Command Line Interface
rdfsolve automatically installs the command rdfsolve. See
rdfsolve --help for usage details.
rdfsolve
RDFSolve - RDF Schema Extraction, Export and Analysis Toolkit.
Pipeline commands (schema mining):
rdfsolve pipeline mine Mine schemas from remote endpoints
rdfsolve pipeline local-mine Mine from a local QLever endpoint
rdfsolve pipeline qleverfile Generate Qleverfiles for QLever
Analysis commands:
rdfsolve export Interconvert schemas between JSON-LD, LinkML, SHACL, CSV, ...
Mapping commands:
rdfsolve instance-match Cross-dataset class matching
rdfsolve semra Import external SeMRA mappings
rdfsolve inference Derive new mappings from existing ones
Usage
rdfsolve [OPTIONS] COMMAND [ARGS]...
Options
- --version
Show the version and exit.
- -v, --verbose
Enable verbose logging
export
Convert RDF schemas between formats.
All subcommands accept a VoID Turtle (.ttl) or rdfsolve JSON-LD (.jsonld) file as INPUT and produce the requested output format. The input format is auto-detected from the file extension.

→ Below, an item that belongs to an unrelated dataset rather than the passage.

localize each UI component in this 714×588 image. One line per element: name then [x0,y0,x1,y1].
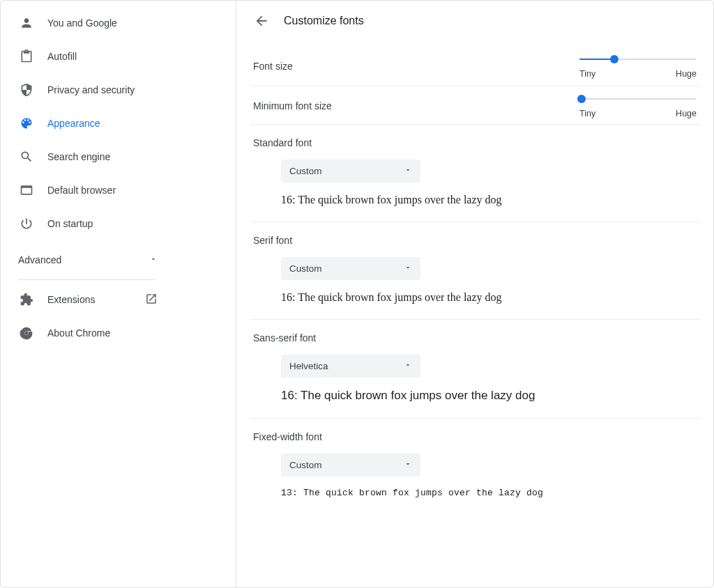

Supported conversions (any-to-any via the internal model):
VoID (.ttl) <-> JSON-LD (.jsonld)
JSON-LD (.jsonld) -> CSV, LinkML, SHACL, RDF-config, VoID
Subcommands:
csv Export schema patterns as a CSV table
jsonld Export schema as JSON-LD
void Export schema as VoID Turtle
linkml Export schema as LinkML YAML
shacl Export schema as SHACL shapes (Turtle)
rdfconfig Export schema as RDF-config YAML files
Examples:
rdfsolve export csv dataset_schema.jsonld
rdfsolve export linkml dataset_void.ttl -o ./out
rdfsolve export shacl dataset_schema.jsonld --closed
rdfsolve export rdfconfig dataset_void.ttl --endpoint-url http://...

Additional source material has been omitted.